Program received signal SIGSEGV, Segmentation fault.
0x00007fffb286594e in snat_get_worker_in2out_cb (ip0=0x7fffb5b01d70, rx_fib_index0=0) at /home/heat-admin/vpp_stable_1801/build-data/../src/plugins/nat/nat.c:2758
2758 if (PREDICT_TRUE (is_pow2 (_vec_len (sm->workers))))
(gdb)
(gdb) p snat_main
.
.
icmp_match_out2in_cb = 0x7fffb28a24ca <icmp_match_out2in_slow>, num_workers = 1, first_worker_index = 1, next_worker = 0, workers = 0x0,
Here’s the culprit code in nat.c:
2714 if (PREDICT_TRUE (is_pow2 (_vec_len (sm->workers))))

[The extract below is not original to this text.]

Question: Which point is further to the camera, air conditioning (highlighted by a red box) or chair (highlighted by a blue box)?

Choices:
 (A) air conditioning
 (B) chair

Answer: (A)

2715 next_worker_index += sm->workers[hash & (_vec_len (sm->workers) - 1)];
2716 else
2717 next_worker_index += sm->workers[hash % _vec_len (sm->workers)];
I set breakpoints and watched sm->worker from the time snat_init() initializes it to NULL and found that it stays NULL across the various function calls. Simply enclosing the above chunk of code within a NULL check prevents the crash:
[root@overcloud-controller-0 bin]# git diff ../../../../src/plugins/nat/nat.c
diff --git a/src/plugins/nat/nat.c b/src/plugins/nat/nat.c
index acd1671..cbb261e 100644
— a/src/plugins/nat/nat.c
+++ b/src/plugins/nat/nat.c
@@ -2741,10 +2741,13 @@ snat_get_worker_in2out_cb (ip4_header_t * ip0, u32 rx_fib_index0)
hash = ip0->src_address.as_u32 + (ip0->src_address.as_u32 >> 8) +
(ip0->src_address.as_u32 >> 16) + (ip0->src_address.as_u32 >>24);
if (PREDICT_TRUE (is_pow2 (_vec_len (sm>workers))))

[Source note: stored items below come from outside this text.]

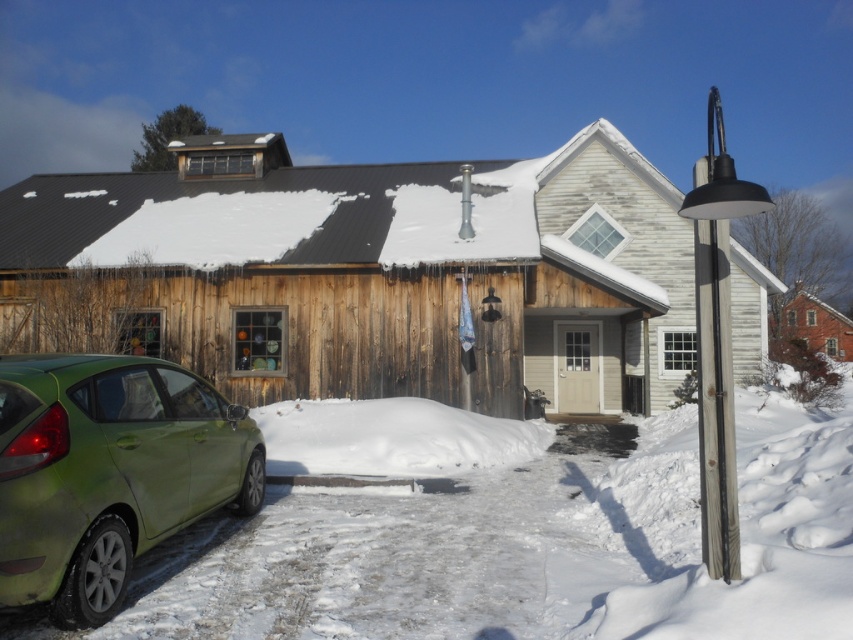 Based on the photo, you are standing in front of the house and want to place a new flower pot between the green matte car at lower left and the white fluffy snow at lower center. Is there enough space between them to place the flower pot?

The green matte car at lower left is positioned on the left side of white fluffy snow at lower center, so there is space between them to place the flower pot.

You are a delivery driver arriving at the house. You need to park your green matte car at lower left near the white fluffy snow at lower center. Is there enough vertical space between them for you to park without hitting the snow?

The green matte car at lower left is taller than the white fluffy snow at lower center, so there is sufficient vertical space to park without hitting the snow.

You are standing in front of the house and notice two points marked on the roof. The first point is at coordinate point (x=74, y=432) and the second is at point (x=439, y=458). Which point is closer to you?

Point (x=74, y=432) is closer to the camera than point (x=439, y=458).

next_worker_index += sm>workers[hash & (_vec_len (sm->workers) - 1)];
- else
next_worker_index += sm>workers[hash % _vec_len (sm->workers)];
+ if (sm->workers)
+
{ + if (PREDICT_TRUE (is_pow2 (_vec_len (sm->workers)))) + next_worker_index += sm->workers[hash & (_vec_len (sm->workers) - 1)]; + else + next_worker_index += sm->workers[hash % _vec_len (sm->workers)]; + }
return next_worker_index;
}
But I am not too sure if this is the only change required. Maybe the variable ought not to be NULL? Maybe something else is the matter.